Farrell takes control of Ireland in Schmidt after the World Cup


The current Irish coach, Joe Schmidt, will resign as a handler in Ireland after next year's World Cup. Photo: Dave Hunt / EPA

DUBLIN – Coach Joe Schmidt will resign as the Irish man of the next year's World Cup and replace defensive guru Andy Farrell, an Irish Rugby Football Union announced on Monday.

The 53-year-old New Zealander – named coach on Sunday – has been guiding Irish success in her unprecedented position as she has taken over the arm of a demoralized resident in 2013.

According to him, they have won three Six Nations events – including this year's Grand Slam – and two historic wins over World Champion New Zealand, including the first to win them in Irish soil in an epic 16-9 victory earlier this month.

Next year, Schmidt will hopefully fix one big disappointment – Argentina's humiliation in the 2015 World Cup quarter – and will deliver the Webb Ellis prize to Ireland for the first time.

Schmidt, hired as an Irish coach for a successful spell in Ireland's Leinster, winning the consecutive European Cups (2011/12), says he wants to spend time training with his family.

Irish coach Joe Schmidt speaks to his players during team training at St Kevin's School in Melbourne, Australia. Photo: Julian Smith / EPA
Irish coach Joe Schmidt speaks to his players during team training at St Kevin's School in Melbourne, Australia. Photo: Julian Smith / EPA

One of Schmidt's children, Luke suffers from epilepsy, and the coach has been heavily involved in epilepsy-related charitable work in Ireland.

"I've decided the end of the training, and to give priority to family businesses following their commitment in 2019," Schmidt said. "I feel that Irish rugby is in good hands.

"The management and the players have been amazing to work and the tremendous support we have had, especially at home on Lansdowne Road, but where we have traveled, has been uplifting."

Farrell, the former England Rugby League, who changed the codes and represented England in the Union, has been instrumental in the success of Ireland since 2016.

The 43-year-old Englishman – whose son Owen is an English captain and his first alternative to flying – has been the Irish victory and the loss of his country.

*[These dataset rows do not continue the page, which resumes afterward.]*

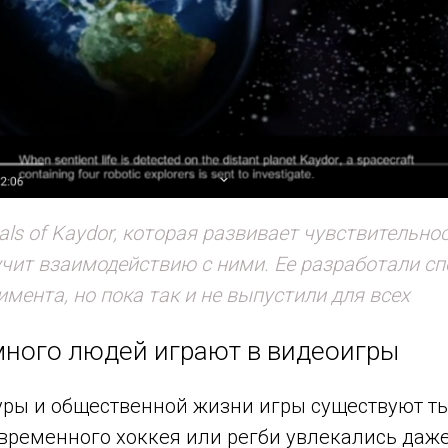
als of Kaydor, которая развивает чувствительнос
ит взаимодействию с ними. Ее разработали сп
имента, но пока так и не выпустили для всех
много людей играют в видеоигры
туры и общественной жизни игры существуют т
овременного хоккея или регби увлекались даж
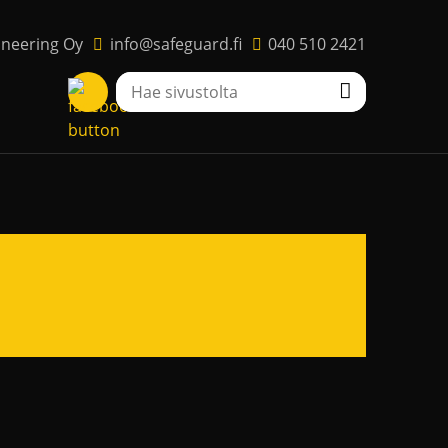
ineering Oy
info@safeguard.fi
040 510 2421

Eddie Jones kept him in surplus as a defense coach who took over after the 2015 World Cup.

Farrell's strength in defensive preparations is essential for the last three years, All Black's victories, two Irish players in Chicago in 2016 and this year, and British & Irish Lions' success in 2017 in three test series, 1.

"It is a privilege to take into account such a prestigious role," said Farrell.

"I've learned a lot Joea the last few years, and I'm learning him to continue over the next year, when the coaching team and players focus on to compete in two major tournaments in 2019."